### Brief:
Write out each line from the data below that includes the word "remained".
■ ■ ■ ■ ■
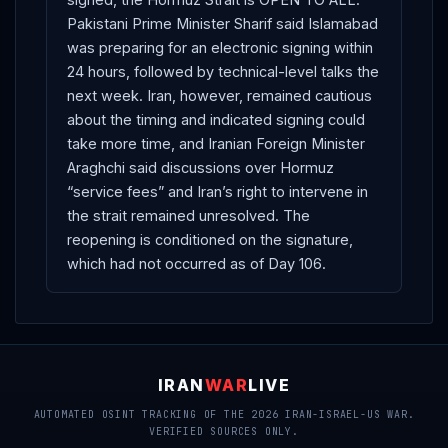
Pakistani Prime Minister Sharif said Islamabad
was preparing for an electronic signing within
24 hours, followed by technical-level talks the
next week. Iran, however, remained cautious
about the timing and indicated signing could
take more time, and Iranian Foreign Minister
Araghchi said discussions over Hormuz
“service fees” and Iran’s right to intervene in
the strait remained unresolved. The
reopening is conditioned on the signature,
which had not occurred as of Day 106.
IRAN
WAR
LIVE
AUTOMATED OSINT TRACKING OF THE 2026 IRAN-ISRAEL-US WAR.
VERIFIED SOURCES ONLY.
■ ■ ■ ■ ■
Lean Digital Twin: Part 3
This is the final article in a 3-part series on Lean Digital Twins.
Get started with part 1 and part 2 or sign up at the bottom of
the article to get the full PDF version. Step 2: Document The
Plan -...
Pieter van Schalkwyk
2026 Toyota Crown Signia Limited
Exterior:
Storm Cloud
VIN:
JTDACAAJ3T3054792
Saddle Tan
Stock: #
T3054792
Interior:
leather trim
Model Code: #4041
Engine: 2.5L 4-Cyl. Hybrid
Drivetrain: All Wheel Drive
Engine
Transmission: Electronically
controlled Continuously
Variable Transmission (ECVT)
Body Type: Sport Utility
■ ■ ■ ■ ■
### Answer section:
next week. Iran, however, remained cautious
the strait remained unresolved. The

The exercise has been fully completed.